July 22, 2019
Maria Kochetkova’s Catch Her if You Can shows the ballet world taking on a
downtown model of working. Essentially speaking, this consists of dancers freely
bouncing between multiple choreographers, making non-traditional work in
collaborative relationships. The unfortunate reality is an oversaturated, factional
community, bound together by a rarely realized aspiration for recognition and
Kochetkova demonstrates someone at the rare intersection of excitement and boredom of prematurely peaking. This 35-year-old, Bolshoi-trained ballerina managed to hold simultaneous principal roles with the San Francisco Ballet and American Ballet Theatre while guesting all over the world. What does one do with so much accomplished, yet, even by ballet standards, so much still to physically offer? A split-bill show!
The evening runs such a qualitative gamut that the curation can be only explained as “cliquey.” These dancers and choreographers have worked together, are friends, or, at the very least, are aware of each other as contemporaries. Forsythe’s preexisting Bach Duet and David Dawson’s At the End of the Day feature Kochetkova and Sebastian Kloborg in the same collection of simultaneous windy movements that confuse the moments in largely acrobatic partnering that decide to be tender.

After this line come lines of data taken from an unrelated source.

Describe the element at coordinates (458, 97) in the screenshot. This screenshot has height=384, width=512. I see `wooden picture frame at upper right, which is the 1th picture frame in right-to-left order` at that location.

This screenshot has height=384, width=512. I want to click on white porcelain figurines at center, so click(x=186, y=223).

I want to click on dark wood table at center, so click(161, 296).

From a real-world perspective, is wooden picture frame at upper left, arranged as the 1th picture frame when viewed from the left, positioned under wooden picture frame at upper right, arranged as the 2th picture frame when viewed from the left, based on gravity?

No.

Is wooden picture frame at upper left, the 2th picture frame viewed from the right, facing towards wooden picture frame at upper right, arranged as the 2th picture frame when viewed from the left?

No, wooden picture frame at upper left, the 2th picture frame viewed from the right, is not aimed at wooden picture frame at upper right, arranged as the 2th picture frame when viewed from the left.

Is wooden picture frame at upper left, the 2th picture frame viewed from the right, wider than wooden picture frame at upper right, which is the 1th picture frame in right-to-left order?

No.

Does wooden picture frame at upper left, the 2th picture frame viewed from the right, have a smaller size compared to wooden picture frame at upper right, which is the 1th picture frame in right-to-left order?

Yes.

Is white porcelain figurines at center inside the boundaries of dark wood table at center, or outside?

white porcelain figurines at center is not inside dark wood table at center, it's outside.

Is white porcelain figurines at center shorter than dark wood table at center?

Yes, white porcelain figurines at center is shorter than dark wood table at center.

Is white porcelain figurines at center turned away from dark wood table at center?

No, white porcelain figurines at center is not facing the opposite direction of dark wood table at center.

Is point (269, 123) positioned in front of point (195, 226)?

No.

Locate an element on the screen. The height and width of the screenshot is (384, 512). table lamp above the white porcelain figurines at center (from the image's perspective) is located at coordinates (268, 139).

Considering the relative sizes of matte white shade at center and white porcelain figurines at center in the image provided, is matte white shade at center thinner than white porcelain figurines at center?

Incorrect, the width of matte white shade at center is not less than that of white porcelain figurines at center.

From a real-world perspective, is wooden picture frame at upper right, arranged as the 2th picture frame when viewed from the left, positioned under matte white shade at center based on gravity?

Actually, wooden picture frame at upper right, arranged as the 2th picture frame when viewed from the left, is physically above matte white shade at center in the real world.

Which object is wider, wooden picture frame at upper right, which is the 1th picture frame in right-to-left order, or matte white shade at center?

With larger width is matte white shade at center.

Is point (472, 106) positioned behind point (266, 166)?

Marco Goecke’s Tué and Marcos Morau’s Degunino feature Drew Jacoby and Kochetkova, respectively, in intense physical involvement – Jacoby rolling off sharp gestures from her liquid spine to Monique Serf’s quivering voice, and Kotchetkova sharply folding like a pipe cleaner in the hands of an aggressive toddler.
Jacoby has a piece of her own in which she and Kochetkova, dressed like Jetsons, dance before a large hypnotic display of 3D black and white illusions. Preoccupied with being quirky, primary focus is upstaged by the secondary. The multimedia, however, reminds us of the show’s contemporary interests.
Then there’s Masha Machine, which projects Kochetkova and “non-dance” choreographer Jérôme Bel’s Facebook chat history of humorous dance commentary, footage of a young Kochetkova, and some cathartically awkward exchanges between a choreographer and a dancer who wants to try something new. She eventually takes the stage, in sweats, walking perhaps the spatial pattern of some variation, port de bras floating as she speaks of her tendency to avert her gaze in performance. That Kochetkova put herself through this is a profound example for those similarly looking to truly phase from the traditional to the experimental.
Bel is an avant garde choreographer the ballet world respects. There are others, who all have in common an already generally agreed upon greatness. Part of Kochetkova’s mission is to assist in contemporary choreographers eventually becoming the greats of their time. Bel (and Forsythe) doesn’t need to worry about that. For the rest, the work just needs to be better.